- AI can’t exist without data – so why is the US hiring more AI specialists than data engineers?
- Less tech-mature regions are likely the worst culprits, jumping on the hype
- AI workers are being rewarded more than data engineers
More than four in five AI projects fail, according to RAND research – which is around double the rate of non-AI tech projects, and new US employment data could reveal the reason behind this.
According to DoubleTrack, the root cause isn’t AI per se, but rather the data it relies on. The main reason AI fails is thanks to poor, inaccessible, or ungoverned data – not weak models. In fact, nearly two in three (63%) organizations lack confidence in their data management for AI.
And to date, hiring trends suggests that many enterprises are yet to understand this, leading them to potential failure down the road. Three in five AI projects without AI-ready data could be abandoned by 2026, per Gartner data.
AI is failing because of poor data readiness
DoubleTrack data found that US employers posted 111,296 AI/ML roles, but only 76,271 data infrastructure roles, leaving a 46% difference between the two very distinct positions. Sales, legal, engineering, marketing, and technology sectors all saw greater role availability across AI and ML roles.
For example, there were 232% more AI roles than data roles in sales, which is risky given how messy CRM data can be. Marketing was closer in balance, but there were still 54% more AI roles.
The report also found that AI specialists earn on average $15,000 more than data engineers, meaning that firms are paying more to reward workers who cannot deliver without the right foundations in place.
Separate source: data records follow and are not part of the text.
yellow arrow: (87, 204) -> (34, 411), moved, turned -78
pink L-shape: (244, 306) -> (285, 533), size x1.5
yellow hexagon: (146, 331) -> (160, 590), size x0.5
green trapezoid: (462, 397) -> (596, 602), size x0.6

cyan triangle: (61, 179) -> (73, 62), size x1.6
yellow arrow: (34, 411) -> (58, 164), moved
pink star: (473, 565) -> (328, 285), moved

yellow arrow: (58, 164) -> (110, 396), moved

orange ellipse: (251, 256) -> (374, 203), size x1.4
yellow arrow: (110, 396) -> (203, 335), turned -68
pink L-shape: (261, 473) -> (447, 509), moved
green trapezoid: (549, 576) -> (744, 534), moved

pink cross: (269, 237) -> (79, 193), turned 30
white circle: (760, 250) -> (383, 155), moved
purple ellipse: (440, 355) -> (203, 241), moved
In terms of geography, the highest AI-first states were Mississippi (264%), Missouri (179%), Kansas (176%) and Montana (175%), which are generally perceived as less tech-mature regions, therefore indicating they may be chasing the hype.
The bottom line is that companies should not measure AI success on speed because this risks skipping important data work.
“The businesses most at risk right now aren’t the ones moving slowly on AI,” the report summarizes. “They’re the ones who’ve hired aggressively for AI roles without corresponding investment in data quality, governance, and infrastructure.”